The United States, despite having a military capable of destroying the Earth 35 times over, is notoriously behind the times on a number of social issues. One of these areas of concern is education. American public school students are simply not being challenged enough. To address this problem, education officials have drafted a number of reforms in the last decade or so – most notably, No Child Left Behind – with the aim of improving education in the country. While most of these reforms have good intentions, many would argue they have created a bureaucratic quagmire that makes an incentive of “teaching to the test.”
While I agree with the objective of standardized education reforms, they have definitely had unintended, harmful consequences for students. Surely, there ought to be some kind of standard and some accountability. The alternative, I imagine, is an antiquated schoolhouse-type education where students learn whatever the teacher happens to know and is willing to teach. There’s no way of measuring how well America’s students are doing without standardization. But those of us who attended public schools know how lifeless this style of assembly-line pedagogy can be. Indeed, many have commented that standardized education reforms may be, despite their good intentions, jeopardizing the quality of education rather than improving it.
But there may be another, oft-overlooked victim of flawed education reform: teachers. The end goal of education is to benefit students, but we must not forget how education reforms affect educators. Recent reforms such as New York State’s teacher evaluations and the poorly implemented Common Core standards are putting teachers in an unnecessarily difficult and unfair position. Yes, they must be held accountable to the tax-paying public. But it seems that teachers are being treated less and less like human beings and more like pedagogical modules in an education machine.
The new teacher evaluation system, Annual Professional Performance Review (APPR), gives teachers a numerical grade on their performance, ranging from “ineffective” to “highly effective.” If a teacher fails to make the cut, he or she gets the boot. Once again, the intention is good enough – holding teachers accountable for their jobs. But at the same time, the approach is coldly impersonal and quite unfair. One of the problems with this system is that 20 to 25 percent of a teacher’s score is based on students’ performance on state exams. This might seem like a reasonable idea at first glance, but in reality, it’s highly miscalculated. To begin with, there are a million factors that could affect a student’s score on a state exam – lack of sleep, general apathy, scantron art, nerves – that have nothing at all to do with a teacher’s effectiveness. There’s also the question of whether the exams are even an effective measure of student progress at all. The system simply fails to account for these factors, the most problematic of which, I think, is student effort. As the saying goes, “you can lead a horse to water, but you can’t make it study trigonometry.”
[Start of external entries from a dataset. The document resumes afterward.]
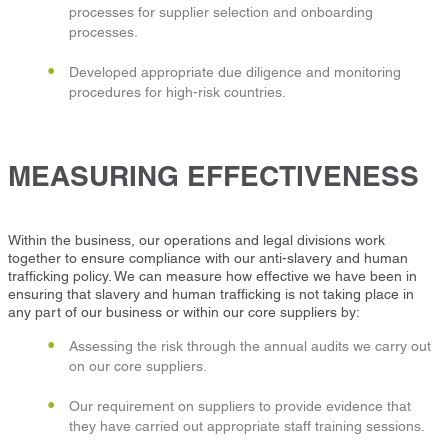
processes for supplier selection and onboarding
processes.
Developed appropriate due diligence and monitoring
procedures for high-risk countries.
MEASURING EFFECTIVENESS
Within the business, our operations and legal divisions work
together to ensure compliance with our anti-slavery and human
trafficking policy. We can measure how effective we have been in
ensuring that slavery and human trafficking is not taking place in
any part of our business or within our core suppliers by:
Assessing the risk through the annual audits we carry out
on our core suppliers.
Our requirement on suppliers to provide evidence that
they have carried out appropriate staff training sessions.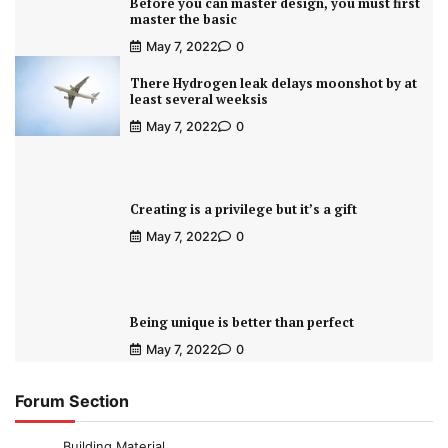
Before you can master design, you must first
master the basic
May 7, 2022
0
There Hydrogen leak delays moonshot by at
least several weeksis
May 7, 2022
0
Creating is a privilege but it’s a gift
May 7, 2022
0
Being unique is better than perfect
May 7, 2022
0
Forum Section
Building Material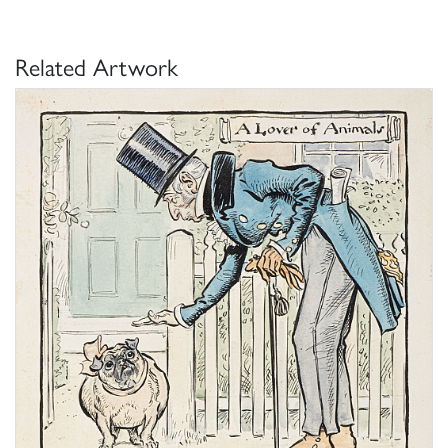
Related Artwork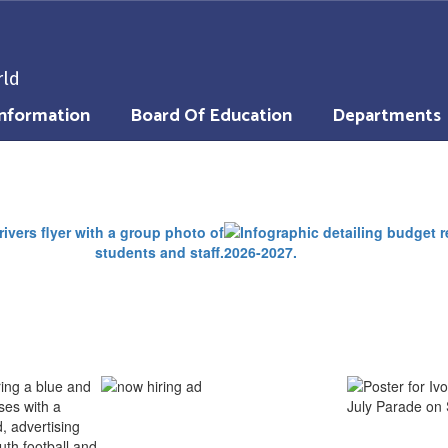
rld
nformation
Board Of Education
Departments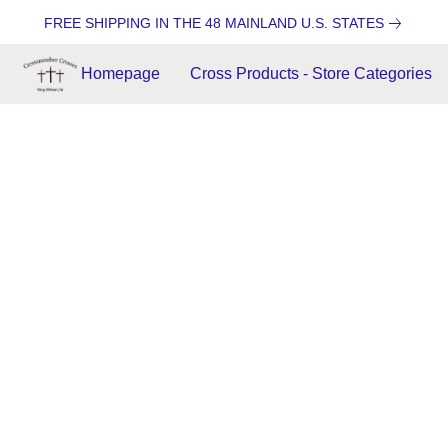
FREE SHIPPING IN THE 48 MAINLAND U.S. STATES
Homepage
Cross Products - Store Categories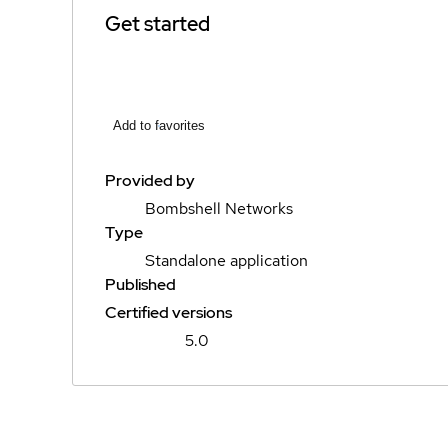
Get started
Add to favorites
Provided by
Bombshell Networks
Type
Standalone application
Published
Certified versions
5.0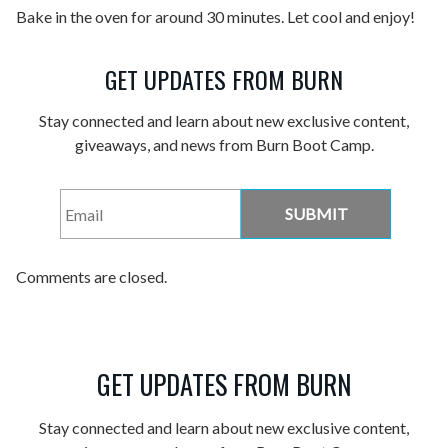
Bake in the oven for around 30 minutes. Let cool and enjoy!
GET UPDATES FROM BURN
Stay connected and learn about new exclusive content,
giveaways, and news from Burn Boot Camp.
Email
*
Comments are closed.
GET UPDATES FROM BURN
Stay connected and learn about new exclusive content,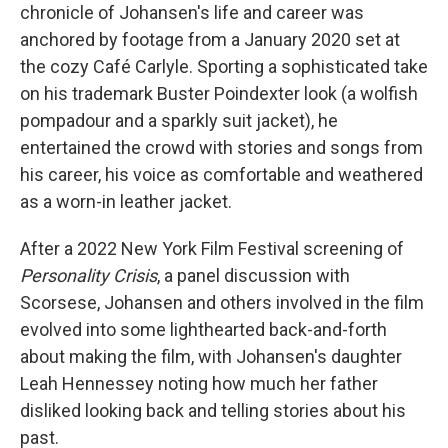
chronicle of Johansen's life and career was
anchored by footage from a January 2020 set at
the cozy Café Carlyle. Sporting a sophisticated take
on his trademark Buster Poindexter look (a wolfish
pompadour and a sparkly suit jacket), he
entertained the crowd with stories and songs from
his career, his voice as comfortable and weathered
as a worn-in leather jacket.
After a 2022 New York Film Festival screening of
Personality Crisis
, a panel discussion with
Scorsese, Johansen and others involved in the film
evolved into some lighthearted back-and-forth
about making the film, with Johansen's daughter
Leah Hennessey noting how much her father
disliked looking back and telling stories about his
past.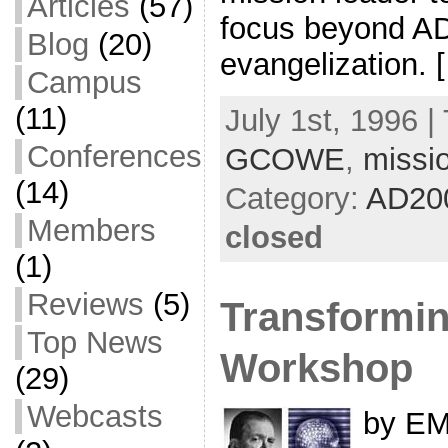
Articles
(57)
focus beyond AD
Blog
(20)
evangelization. 
Campus
(11)
July 1st, 1996 |
Conferences
GCOWE
,
missi
(14)
Category:
AD20
Members
closed
(1)
Reviews
(5)
Transformin
Top News
Workshop
(29)
Webcasts
by EM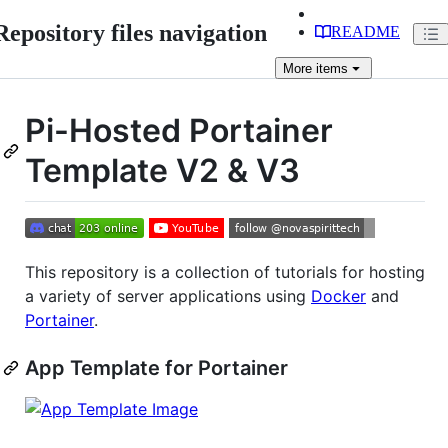
Repository files navigation
README
More
items
Pi-Hosted Portainer
Template V2 & V3
This repository is a collection of tutorials for hosting
a variety of server applications using
Docker
and
Portainer
.
App Template for Portainer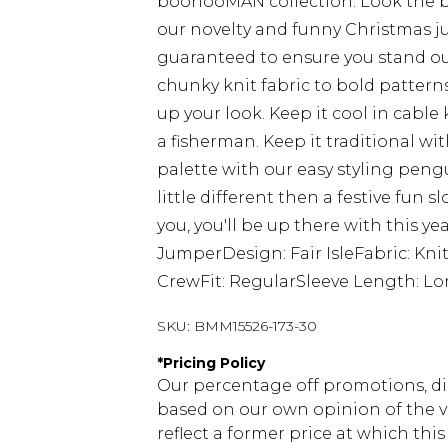
boohooMAN collection. Look the b
our novelty and funny Christmas j
guaranteed to ensure you stand ou
chunky knit fabric to bold patterns
up your look. Keep it cool in cable k
a fisherman. Keep it traditional wit
palette with our easy styling peng
little different then a festive fun 
you, you'll be up there with this yea
JumperDesign: Fair IsleFabric: Kni
CrewFit: RegularSleeve Length: Lo
SKU:
BMM15526-173-30
*
Pricing Policy
Our percentage off promotions, di
based on our own opinion of the va
reflect a former price at which this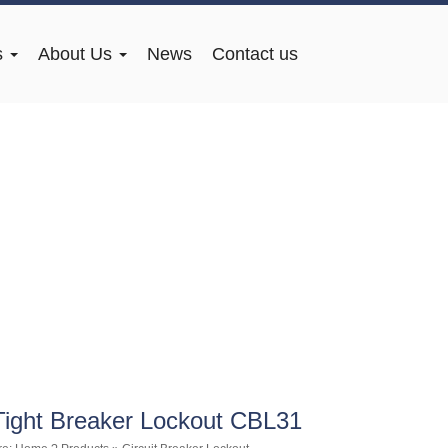
s
About Us
News
Contact us
Tight Breaker Lockout CBL31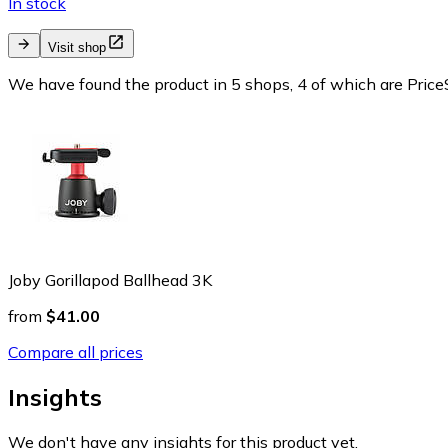
In stock
Visit shop
We have found the product in 5 shops, 4 of which are PriceS
Joby Gorillapod Ballhead 3K
from
$41.00
Compare all prices
Insights
We don't have any insights for this product yet.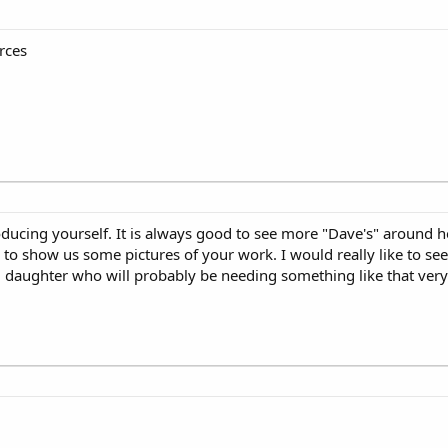
urces
oducing yourself. It is always good to see more "Dave's" around he
o show us some pictures of your work. I would really like to see
ng daughter who will probably be needing something like that ver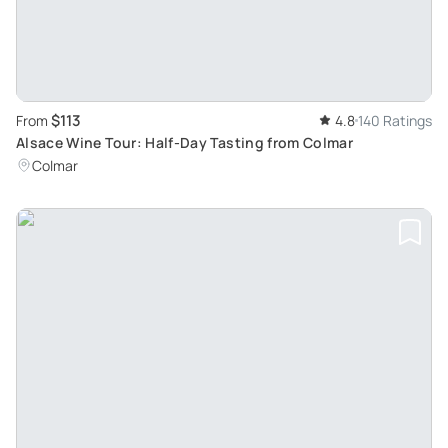
$113
From
4.8
140 Ratings
Alsace Wine Tour: Half-Day Tasting from Colmar
Colmar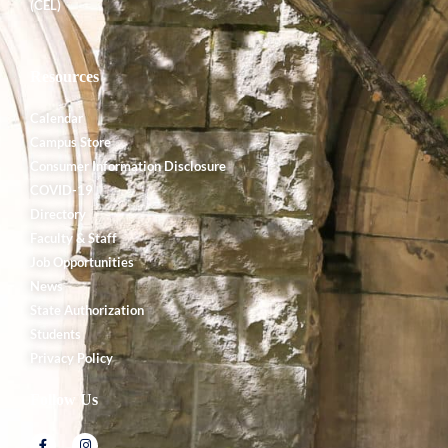
(CEL)
Resources
Calendar
Campus Store
Consumer Information Disclosure
COVID-19
Directory
Faculty & Staff
Job Opportunities
News
State Authorization
Students
Privacy Policy
Follow Us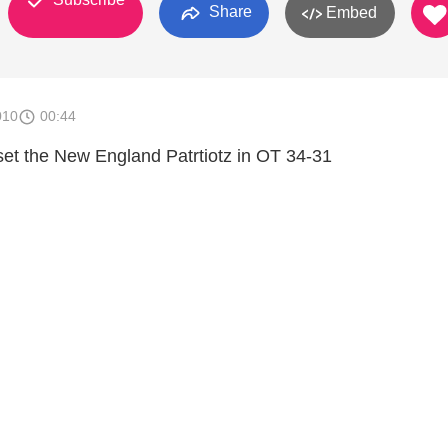
Share
Embed
010
00:44
et the New England Patrtiotz in OT 34-31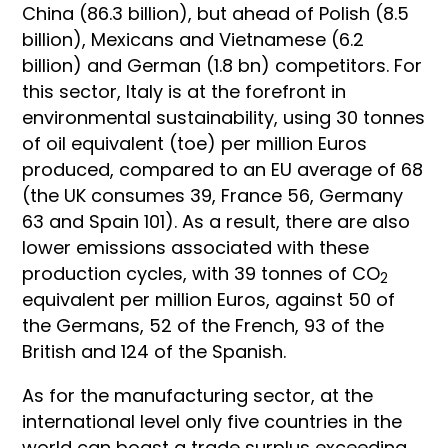
China (86.3 billion), but ahead of Polish (8.5
billion), Mexicans and Vietnamese (6.2
billion) and German (1.8 bn) competitors. For
this sector, Italy is at the forefront in
environmental sustainability, using 30 tonnes
of oil equivalent (toe) per million Euros
produced, compared to an EU average of 68
(the UK consumes 39, France 56, Germany
63 and Spain 101). As a result, there are also
lower emissions associated with these
production cycles, with 39 tonnes of CO
2
equivalent per million Euros, against 50 of
the Germans, 52 of the French, 93 of the
British and 124 of the Spanish.
As for the manufacturing sector, at the
international level only five countries in the
world can boast a trade surplus exceeding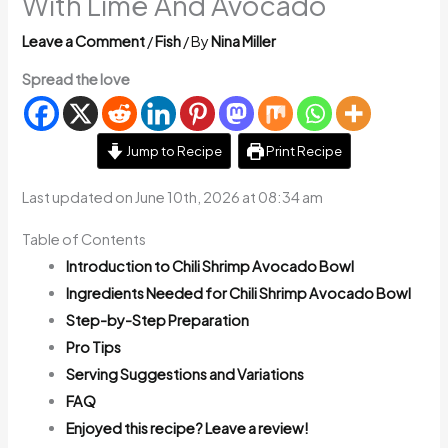
With Lime And Avocado
Leave a Comment
/
Fish
/ By
Nina Miller
Spread the love
Jump to Recipe
Print Recipe
Last updated on June 10th, 2026 at 08:34 am
Table of Contents
Introduction to Chili Shrimp Avocado Bowl
Ingredients Needed for Chili Shrimp Avocado Bowl
Step-by-Step Preparation
Pro Tips
Serving Suggestions and Variations
FAQ
Enjoyed this recipe? Leave a review!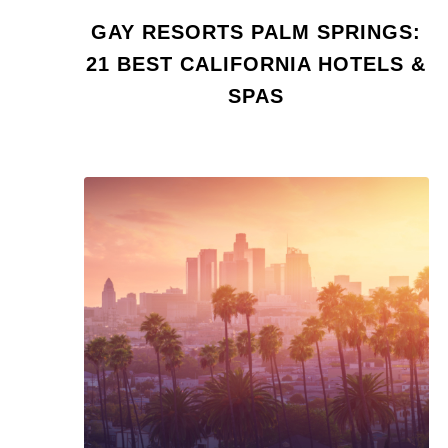
GAY RESORTS PALM SPRINGS:
21 BEST CALIFORNIA HOTELS &
SPAS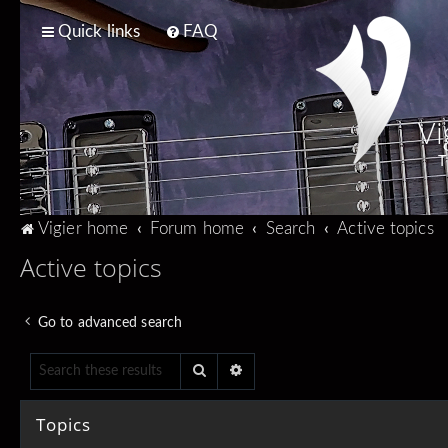
Quick links
FAQ
Vi
T
Vigier home
Forum home
Search
Active topics
Active topics
Go to advanced search
Search
Advanced search
Topics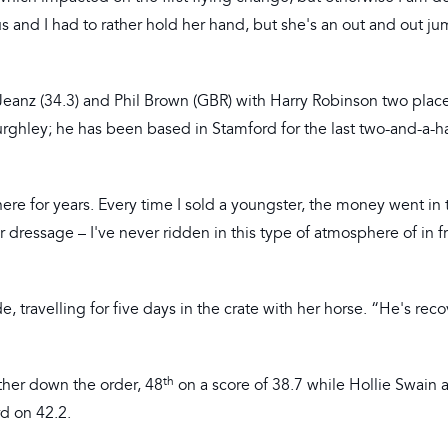
ous and I had to rather hold her hand, but she's an out and out ju
Jeanz (34.3) and Phil Brown (GBR) with Harry Robinson two plac
Burghley; he has been based in Stamford for the last two-and-a-ha
ere for years. Every time I sold a youngster, the money went in 
or dressage – I've never ridden in this type of atmosphere of in f
 travelling for five days in the crate with her horse. “He's rec
th
rther down the order, 48
on a score of 38.7 while Hollie Swain 
rd on 42.2.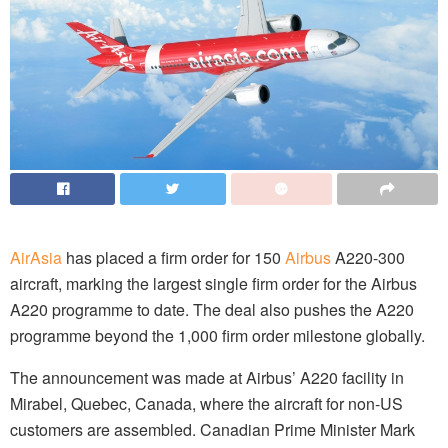
AirAsia
has placed a firm order for 150
Airbus
A220-300
aircraft, marking the largest single firm order for the Airbus
A220 programme to date. The deal also pushes the A220
programme beyond the 1,000 firm order milestone globally.
The announcement was made at Airbus’ A220 facility in
Mirabel, Quebec, Canada, where the aircraft for non-US
customers are assembled. Canadian Prime Minister Mark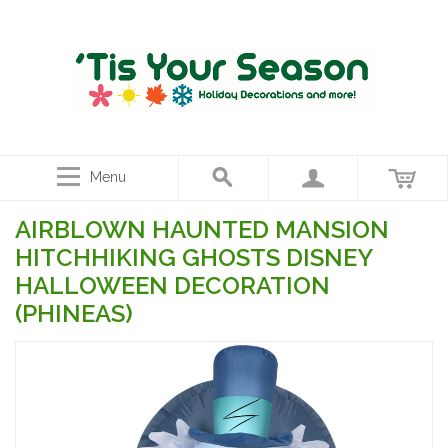
Menu
AIRBLOWN HAUNTED MANSION
HITCHHIKING GHOSTS DISNEY
HALLOWEEN DECORATION
(PHINEAS)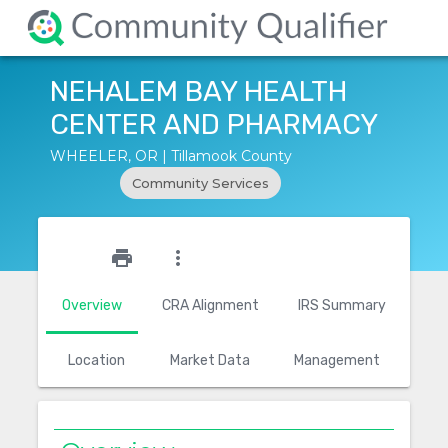
NEHALEM BAY HEALTH
CENTER AND PHARMACY
WHEELER, OR | Tillamook County
Community Services
star_outline
print
more_vert
Overview
CRA Alignment
IRS Summary
Location
Market Data
Management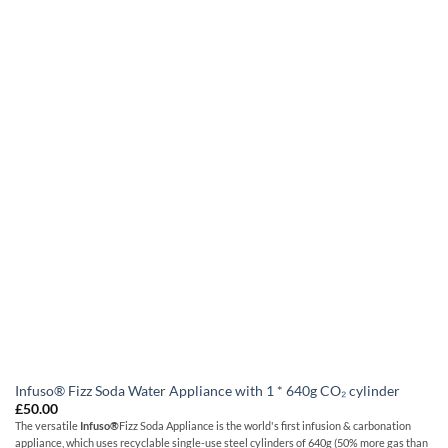
Infuso® Fizz Soda Water Appliance with 1 * 640g CO₂ cylinder
£
50.00
The versatile
Infuso
®
Fizz Soda Appliance is the world's first infusion & carbonation
appliance, which uses recyclable single-use steel cylinders of 640g (50% more gas than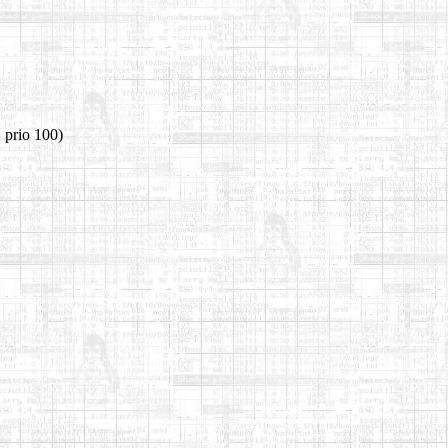
 prio 100)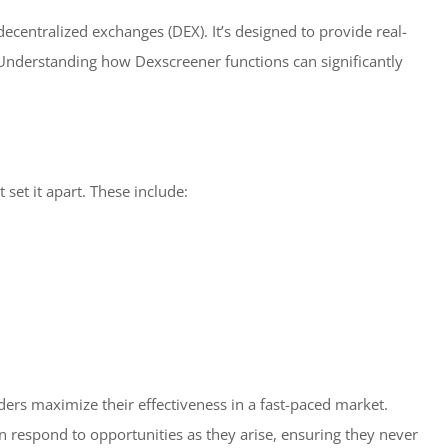
decentralized exchanges (DEX). It’s designed to provide real-
Understanding how Dexscreener functions can significantly
set it apart. These include:
raders maximize their effectiveness in a fast-paced market.
n respond to opportunities as they arise, ensuring they never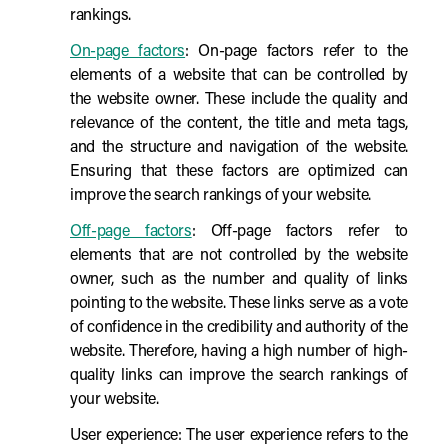
rankings.
On-page factors
: On-page factors refer to the
elements of a website that can be controlled by
the website owner. These include the quality and
relevance of the content, the title and meta tags,
and the structure and navigation of the website.
Ensuring that these factors are optimized can
improve the search rankings of your website.
Off-page factors
: Off-page factors refer to
elements that are not controlled by the website
owner, such as the number and quality of links
pointing to the website. These links serve as a vote
of confidence in the credibility and authority of the
website. Therefore, having a high number of high-
quality links can improve the search rankings of
your website.
User experience: The user experience refers to the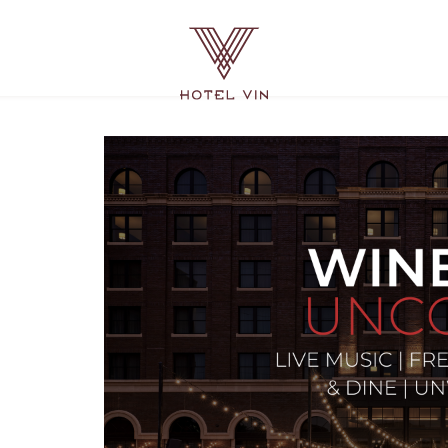
Hotel
Vin
Grapevine,
215
East
Dallas
Road,
Grapevine
Texas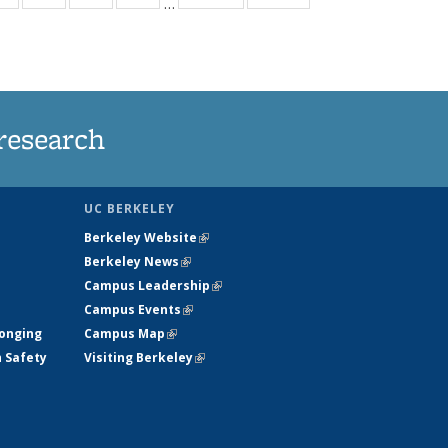
…
ws
135
135
135
135
ent
News
News
News
News
e)
research
UC BERKELEY
Berkeley Website
(link is external)
Berkeley News
(link is external)
Campus Leadership
(link is external)
Campus Events
(link is external)
longing
Campus Map
(link is external)
h Safety
Visiting Berkeley
(link is external)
The reason for why some students do poorly in school usually has something to do with home life. Students who grow up in a stable home with parents that value their education will excel. Students with a troubled home life are less likely to succeed, even if they have the best teacher on the planet. If the government wants to fine-tune their evaluation system, I suggest they draw up parent evaluations as well. Parents gain points for helping children with assignments, communicating with teachers, working with them to improve their child’s performance, etc. They lose points for whining to teachers about their child’s grades (or threatening to sue teachers over their child’s grades), not making any effort to help their child learn, or contributing to a home environment that is bad for learning. Parents are a key part of the formula for student success, but teacher evaluations fail to account for their contributions or lack thereof. The evaluation system as it stands places an unfair amount of responsibility on the teachers themselves and not enough on students and parents.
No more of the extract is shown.